[Tribune] Ukraine : révolution européenne ou guerre civile latente ? par Vladimir Berezovski

[Tribune] Ukraine : révolution européenne ou guerre civile latente ? par Vladimir Berezovski

03/02/2014 – 16h30
KIEV (NOVOpress) –
Si la signature de l’accord avec la Russie a été l’élément déclencheur de la crise en Ukraine, ce n’est pas sa cause profonde. En effet, les nationalistes qui sont la principale force de frappe du mouvement sont plus opposés à la Russie que favorables à l’Union européenne. « ils ne sont pas si pro-occidentaux, mais ils sont à coup sûr anti-russes. Et c’est ce qui en fait des pro-occidentaux », remarque Edouard Limonov. Dans un message adressé aux nationalistes européens, ils prônent une troisième voie entre l’Occident et la Russie. Or l’Ukraine est profondément divisée entre une majorité de russophones et une minorité d’Ukrainiens de l’Ouest. Divisée sur le plan intérieur, elle ne peut donc pas incarner de façon efficace l’avant-garde de la révolution européenne. Avant-garde qu’a déjà du mal à incarner la Russie, pays infiniment plus puissant.

L’appel à l’anticommunisme est hors de propos, avec l’inversion des pôles idéologiques consécutive à la chute de l’URSS. La présence d’une symbolique radicale dans des manifestations sinon pro-européennes, du moins soutenues par l’Union européenne (et donc par les Etats-Unis) est emblématique de cette alliance objective. En France, les mouvements homologues sont sévèrement réprimés, et si les nationalistes ukrainiens arrivaient au pouvoir et commençaient à appliquer leur politique, ils seraient immédiatement sanctionnés (comme ce fut le cas de certains groupes islamistes après les révolutions arabes). Pour Zakhar Prilepine, si l’Ukraine voulait s’émanciper de la Russie, elle n’irait pas « à l’Ouest » mais « à gauche » en remettant en cause le pouvoir oligarchique transnational plutôt que l’influence de la Russie en tant qu’Etat. Il s’agirait d’enrayer la guerre civile latente par une révolution sociale.

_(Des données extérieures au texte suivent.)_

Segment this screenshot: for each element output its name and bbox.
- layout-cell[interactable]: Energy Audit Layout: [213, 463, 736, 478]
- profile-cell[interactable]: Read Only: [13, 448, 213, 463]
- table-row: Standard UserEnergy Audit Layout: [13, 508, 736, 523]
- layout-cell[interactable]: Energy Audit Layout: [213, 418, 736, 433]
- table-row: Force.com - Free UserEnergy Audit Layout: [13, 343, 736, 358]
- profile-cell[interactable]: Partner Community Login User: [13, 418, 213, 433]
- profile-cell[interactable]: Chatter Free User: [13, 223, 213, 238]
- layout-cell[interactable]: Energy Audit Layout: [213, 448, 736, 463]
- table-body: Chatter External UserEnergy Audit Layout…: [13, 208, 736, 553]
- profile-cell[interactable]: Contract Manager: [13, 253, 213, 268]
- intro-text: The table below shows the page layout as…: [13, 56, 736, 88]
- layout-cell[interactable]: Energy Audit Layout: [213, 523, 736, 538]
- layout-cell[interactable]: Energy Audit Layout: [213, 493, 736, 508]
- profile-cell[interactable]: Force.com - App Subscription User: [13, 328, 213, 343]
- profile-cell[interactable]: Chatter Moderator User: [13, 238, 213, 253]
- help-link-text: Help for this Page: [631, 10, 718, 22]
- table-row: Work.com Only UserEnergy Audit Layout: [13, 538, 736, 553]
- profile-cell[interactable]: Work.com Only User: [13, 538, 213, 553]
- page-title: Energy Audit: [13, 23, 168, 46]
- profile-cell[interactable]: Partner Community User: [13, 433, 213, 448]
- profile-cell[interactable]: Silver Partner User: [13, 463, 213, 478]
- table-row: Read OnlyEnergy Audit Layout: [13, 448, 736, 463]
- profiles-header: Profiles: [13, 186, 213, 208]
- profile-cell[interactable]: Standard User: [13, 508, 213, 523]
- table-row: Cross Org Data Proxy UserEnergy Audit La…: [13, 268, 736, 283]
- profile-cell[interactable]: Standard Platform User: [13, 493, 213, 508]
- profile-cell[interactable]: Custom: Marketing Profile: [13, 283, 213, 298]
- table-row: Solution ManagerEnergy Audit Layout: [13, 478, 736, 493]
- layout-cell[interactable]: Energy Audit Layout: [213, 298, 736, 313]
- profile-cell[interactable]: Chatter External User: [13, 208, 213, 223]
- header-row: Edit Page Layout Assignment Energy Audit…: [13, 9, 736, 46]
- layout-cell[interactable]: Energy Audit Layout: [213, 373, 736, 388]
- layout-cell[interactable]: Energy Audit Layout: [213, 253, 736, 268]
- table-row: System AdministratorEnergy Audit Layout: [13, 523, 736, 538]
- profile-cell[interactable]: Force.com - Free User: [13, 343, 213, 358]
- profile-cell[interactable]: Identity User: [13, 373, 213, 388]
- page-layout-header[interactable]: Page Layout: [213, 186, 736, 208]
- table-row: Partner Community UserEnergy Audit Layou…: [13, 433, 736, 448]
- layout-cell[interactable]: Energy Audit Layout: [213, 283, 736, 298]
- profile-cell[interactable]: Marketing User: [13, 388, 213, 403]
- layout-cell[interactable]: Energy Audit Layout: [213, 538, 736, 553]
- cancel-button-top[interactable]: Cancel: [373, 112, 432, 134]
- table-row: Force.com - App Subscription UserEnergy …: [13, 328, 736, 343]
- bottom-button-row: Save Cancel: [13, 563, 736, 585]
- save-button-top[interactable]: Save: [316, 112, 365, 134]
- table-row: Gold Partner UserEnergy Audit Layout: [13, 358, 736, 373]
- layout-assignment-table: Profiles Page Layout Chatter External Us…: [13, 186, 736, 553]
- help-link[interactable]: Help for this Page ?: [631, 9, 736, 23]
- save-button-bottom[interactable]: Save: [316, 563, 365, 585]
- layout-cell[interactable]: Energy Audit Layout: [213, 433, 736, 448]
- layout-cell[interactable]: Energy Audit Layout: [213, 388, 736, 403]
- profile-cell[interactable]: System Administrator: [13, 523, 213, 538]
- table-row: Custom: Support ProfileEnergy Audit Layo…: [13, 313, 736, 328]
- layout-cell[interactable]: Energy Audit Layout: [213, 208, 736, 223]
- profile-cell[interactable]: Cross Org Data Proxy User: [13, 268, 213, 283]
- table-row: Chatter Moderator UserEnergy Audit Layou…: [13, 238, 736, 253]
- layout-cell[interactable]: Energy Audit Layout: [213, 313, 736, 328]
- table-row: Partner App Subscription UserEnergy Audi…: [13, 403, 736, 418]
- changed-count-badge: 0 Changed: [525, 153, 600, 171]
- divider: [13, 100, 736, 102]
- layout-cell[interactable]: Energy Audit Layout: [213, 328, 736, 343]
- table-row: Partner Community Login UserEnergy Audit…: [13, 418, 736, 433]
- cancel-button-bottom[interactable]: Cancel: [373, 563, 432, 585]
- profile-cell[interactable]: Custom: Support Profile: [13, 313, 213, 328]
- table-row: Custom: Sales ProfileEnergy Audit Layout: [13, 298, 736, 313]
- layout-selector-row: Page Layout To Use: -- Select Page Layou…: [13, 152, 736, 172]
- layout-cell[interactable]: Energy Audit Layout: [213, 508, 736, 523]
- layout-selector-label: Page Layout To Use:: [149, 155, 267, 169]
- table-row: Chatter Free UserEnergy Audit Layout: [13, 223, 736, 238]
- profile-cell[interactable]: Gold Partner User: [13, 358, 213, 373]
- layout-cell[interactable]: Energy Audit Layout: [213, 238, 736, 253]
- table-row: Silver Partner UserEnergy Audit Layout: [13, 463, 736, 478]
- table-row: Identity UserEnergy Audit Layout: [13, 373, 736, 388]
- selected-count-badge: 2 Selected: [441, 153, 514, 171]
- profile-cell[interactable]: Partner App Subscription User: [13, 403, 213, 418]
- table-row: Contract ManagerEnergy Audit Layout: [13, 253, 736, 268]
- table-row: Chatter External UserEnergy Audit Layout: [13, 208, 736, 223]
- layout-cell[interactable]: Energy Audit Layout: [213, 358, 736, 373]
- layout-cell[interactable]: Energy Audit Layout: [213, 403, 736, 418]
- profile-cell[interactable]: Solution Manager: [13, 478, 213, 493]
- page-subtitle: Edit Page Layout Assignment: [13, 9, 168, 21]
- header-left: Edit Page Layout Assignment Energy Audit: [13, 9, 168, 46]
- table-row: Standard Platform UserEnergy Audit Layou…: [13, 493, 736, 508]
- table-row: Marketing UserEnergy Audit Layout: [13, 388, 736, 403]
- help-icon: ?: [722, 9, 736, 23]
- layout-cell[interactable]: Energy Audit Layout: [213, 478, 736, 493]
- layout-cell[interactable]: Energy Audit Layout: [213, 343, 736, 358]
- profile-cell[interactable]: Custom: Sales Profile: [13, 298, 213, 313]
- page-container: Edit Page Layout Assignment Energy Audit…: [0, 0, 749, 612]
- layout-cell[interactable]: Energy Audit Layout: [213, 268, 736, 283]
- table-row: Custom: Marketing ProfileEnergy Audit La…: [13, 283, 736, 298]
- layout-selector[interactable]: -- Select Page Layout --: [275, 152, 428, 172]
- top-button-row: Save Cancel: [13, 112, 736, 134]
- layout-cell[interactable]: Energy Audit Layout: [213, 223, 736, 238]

Cela pourrait être la base d’une possible entente avec les nationalistes russes, absents du conflit ukrainien mais qui le suivent attentivement (avec comme en Europe de l’Ouest, des avis partagés) : d’une part parce que les deux cultures politiques sont très proches, d’autre part car l’issue du conflit aura des conséquences énormes pour la Russie. L’Ukraine faisant partie de sa zone d’influence directe, le rôle de la Russie en tant que puissance de dimension mondiale se trouve remis en question, et avec lui le monde multipolaire dans son ensemble. « Si nous allons commencer à perdre, nous détruirons le monde entier », prévient Alexandre Douguine. Ce ne sera pas par une explosion mais par l’implosion. Le mouvement de protestation russe ayant emprunté en décembre 2011 une voie de non violence sous l’impulsion de sa frange la plus libérale, les événements ukrainiens sont regardés par l’opposition radicale russe comme ce qui aurait pu se passer en Russie, le chauvinisme ukrainien et le libéralisme cosmopolite en moins.

Voulant satisfaire les exigences démocratiques et économiques de l’Union européenne sans se détourner de la Russie, le gouvernement légal de Ianoukovitch ne se donne pas les moyens de mettre fin aux manifestations violentes. Ayant déjà été confronté à une crise semblable quelques années plutôt, le président ukrainien démocratiquement élu avait préféré attendre que le mouvement s’épuise de lui-même. Puis il a accepté de rencontrer les représentants de l’opposition et a promis de revenir sur les lois restreignant la liberté de manifestation. Les forces de police ont l’ordre de ne pas riposter aux attaques de manifestants violents. L’état d’urgence n’est toujours pas déclaré, alors même que ce fut le cas lors d’événements moins graves comme des intempéries. La Russie ayant refusé de s’ingérer dans les affaires ukrainiennes pour se démarquer des Etats-Unis, le gouvernement ukrainien détient à lui seul l’immense responsabilité de son unité nationale.